NASA was supposed to get us into space. The agency seems more adept at keeping us out. Frankly, by this time in my life, having grown up with Mercury, Gemini and Apollo, I had hoped that some parts of outer space would already be safe enough for non-risk takers like me. I thought I might someday be a tourist. And I thought it would happen because of the willingness of the Captain Nowaks of the world to blaze the trails for the rest of us.

NASA perhaps is just reflective of our culture: We have become so risk averse, we can't take risks for ourselves -- and we can't let anyone else take risks either. Any risks.

Some illustrations: Many people use cell phones while driving. Certainly we've all seen driving cell phone users who pose a menace to navigation. Because they overuse them. Because they become... distracted. So instead of cracking down on distracted drivers, many cities -- Chicago among them -- have banned everyone from using cell phones while driving.

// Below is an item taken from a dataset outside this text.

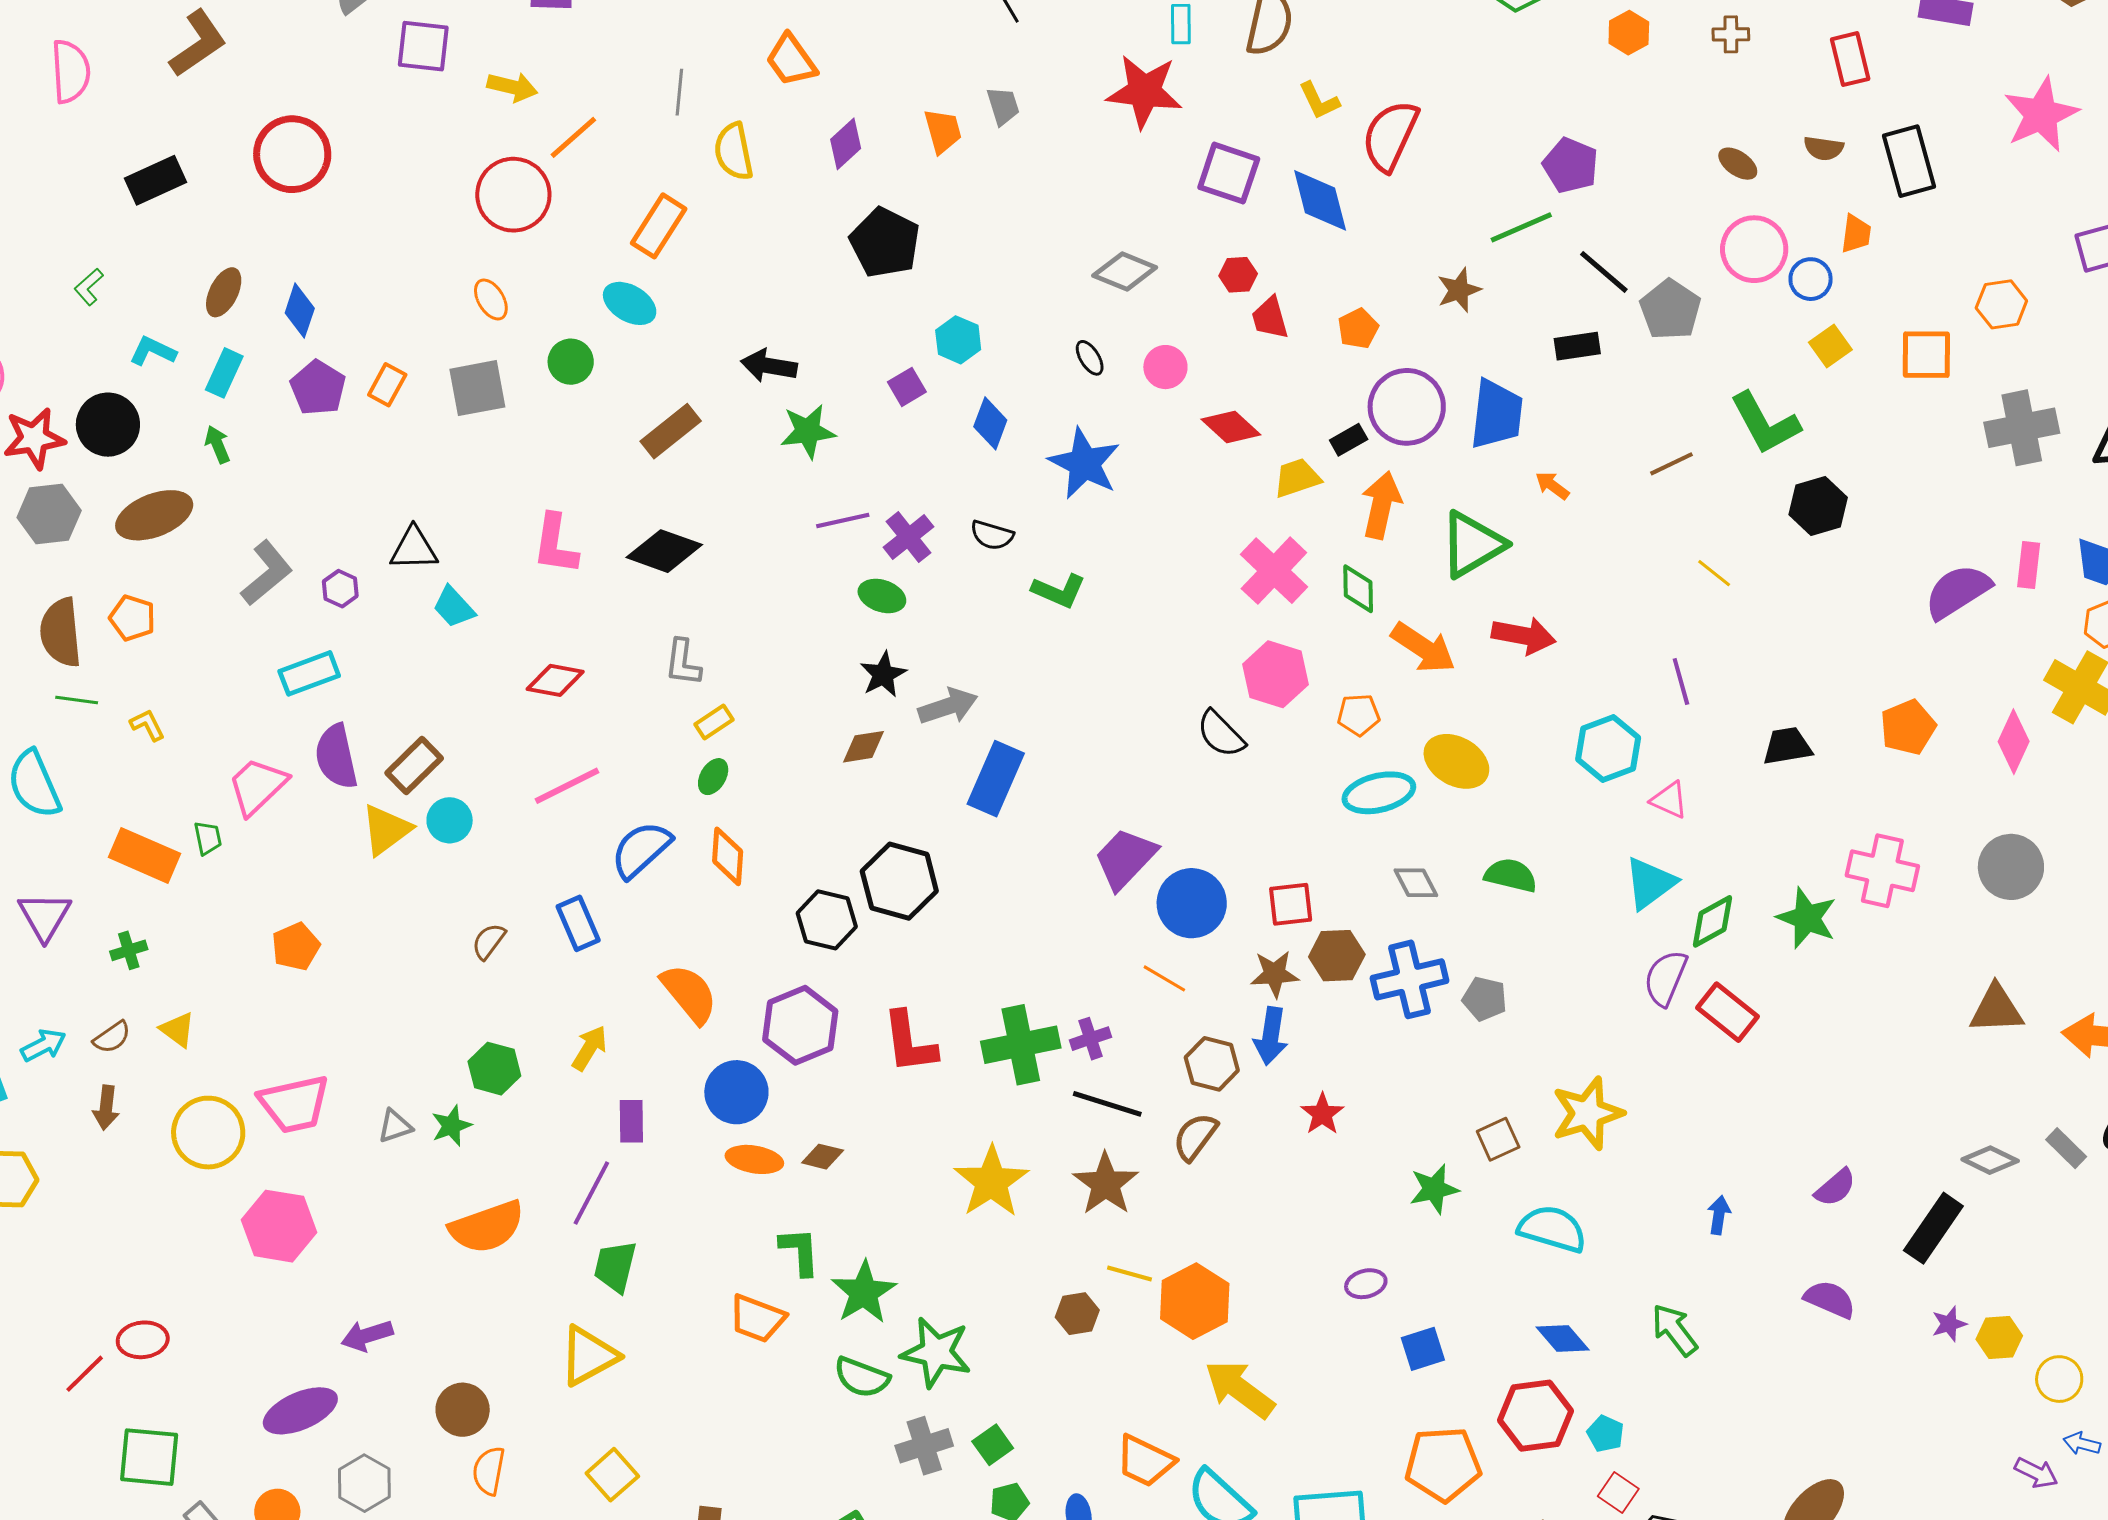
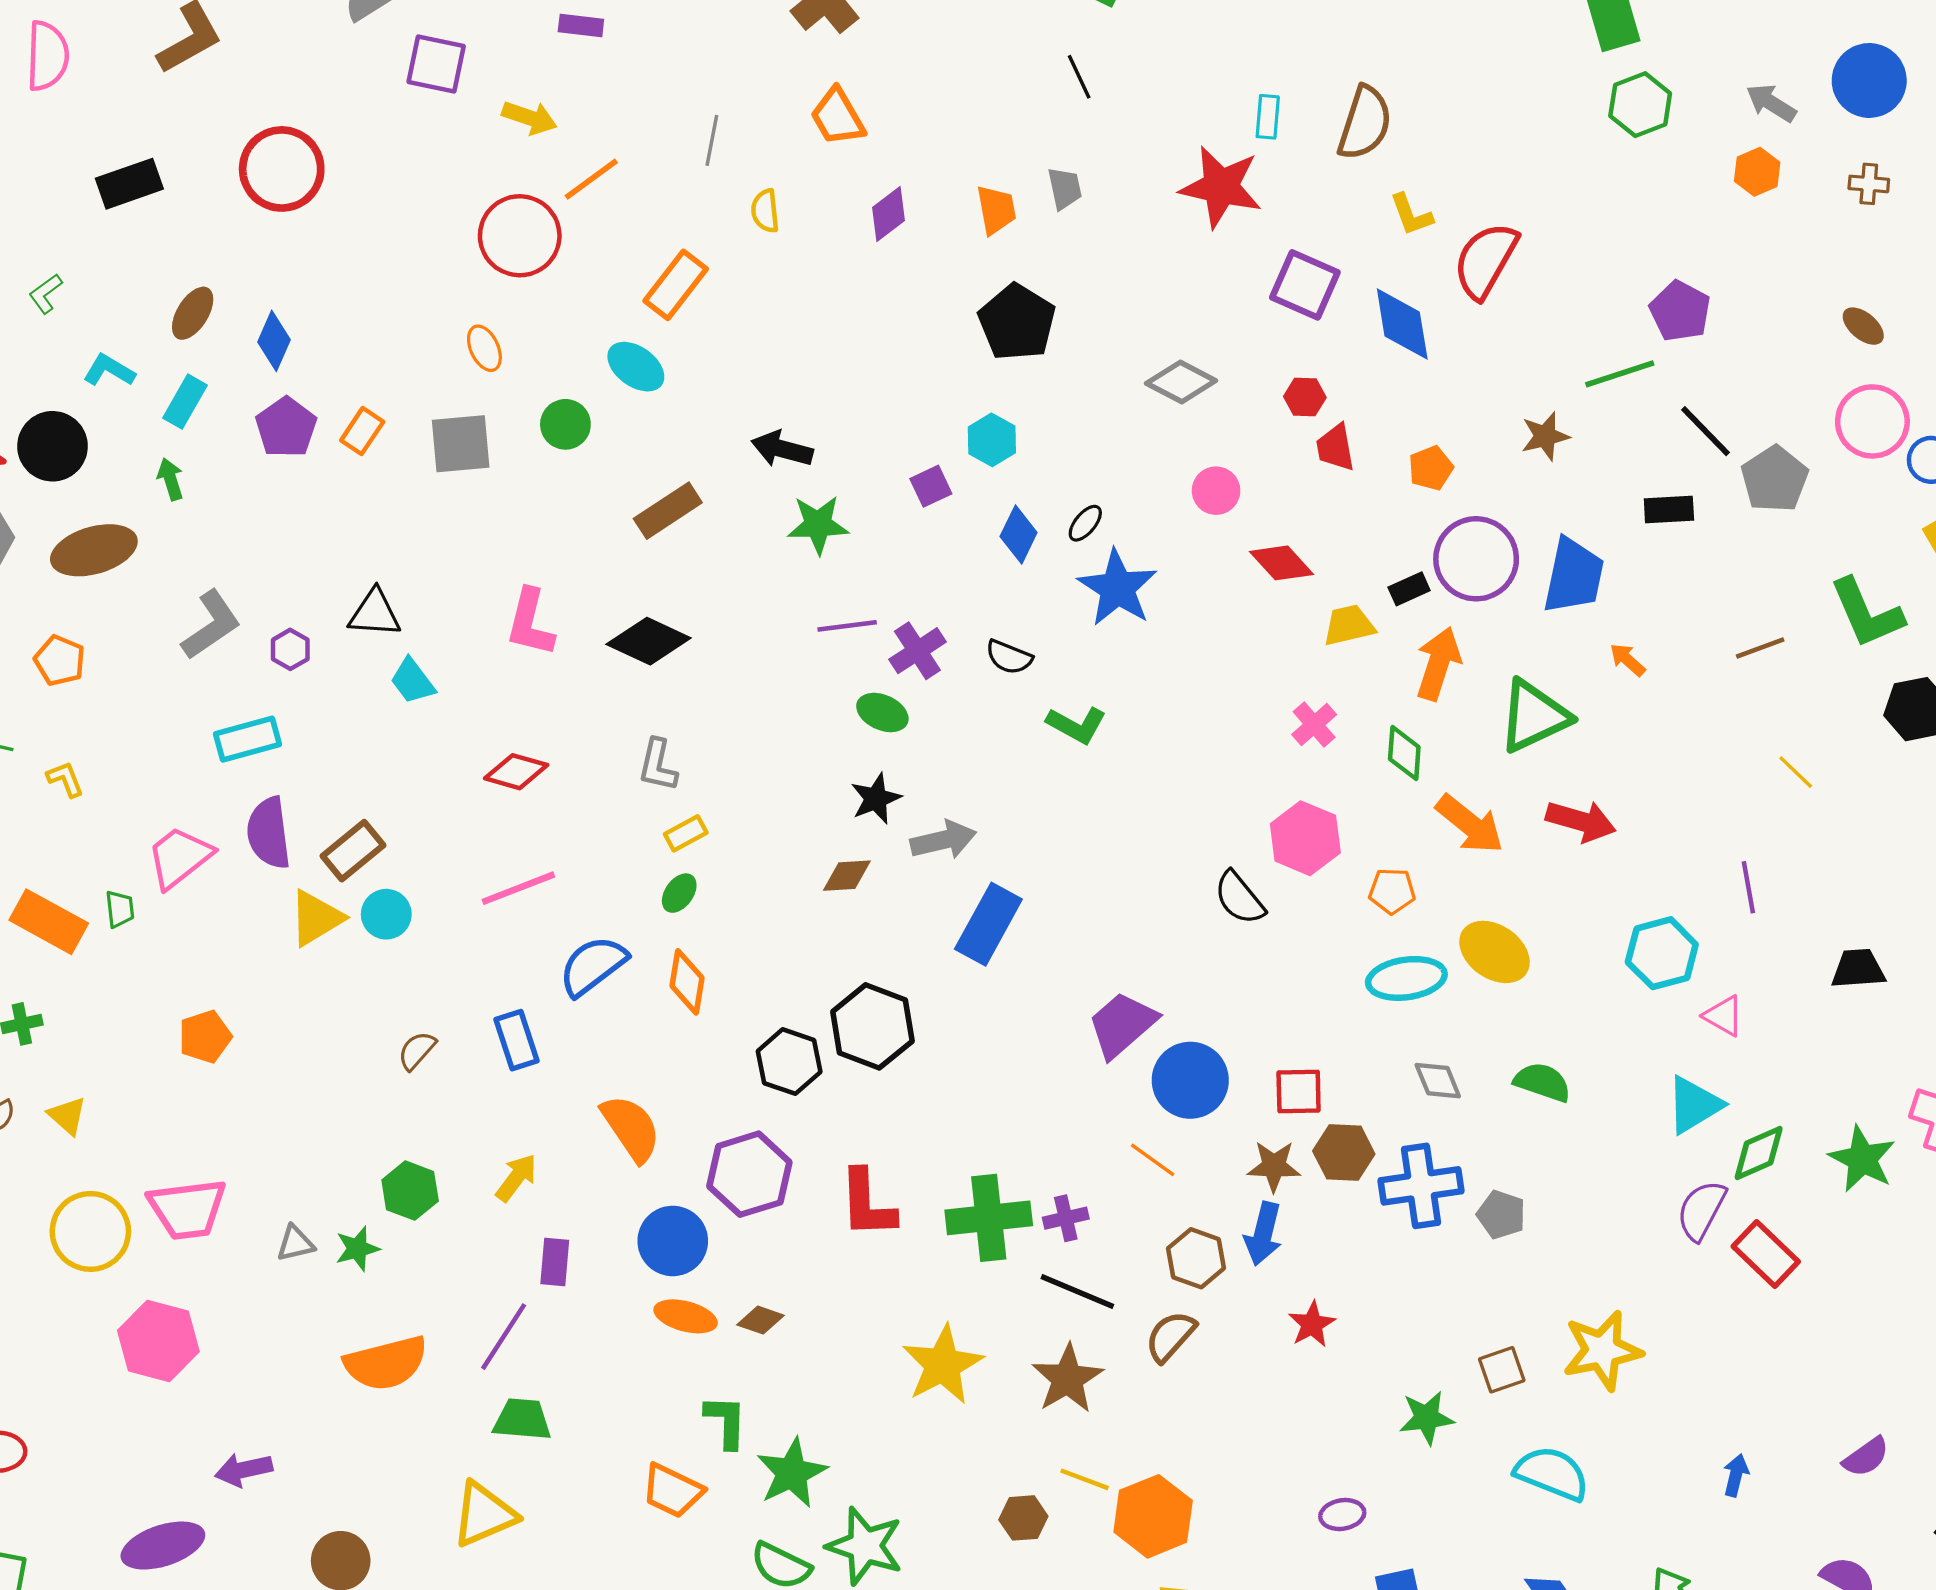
yellow semicircle: (734, 152) -> (765, 211), size x0.7
black pentagon: (885, 243) -> (1017, 322), moved
black ellipse: (1090, 358) -> (1085, 523), moved, turned 66
pink cross: (1274, 571) -> (1314, 725), size x0.6
green trapezoid: (615, 1267) -> (522, 1419), turned 76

Now, State Sen. Carl Kruger of Brooklyn, New York, proposes a ban on using cell phones, BlackBerries, iPods, or other electronic devices while crossing a street in New York City because a few people -- in the throes of so-called "iPod oblivion" -- have been injured or killed, walking into a street without paying attention.

Zay N. Smith, in this morning's Quick Takes column in the Chicago Sun-Times reports today that, "Organizers of the annual festival in Hartlepool, England, citing risk assessments, will no longer allow sack races, three-legged races or egg-and-spoon races." Our grandparents were lucky to survive!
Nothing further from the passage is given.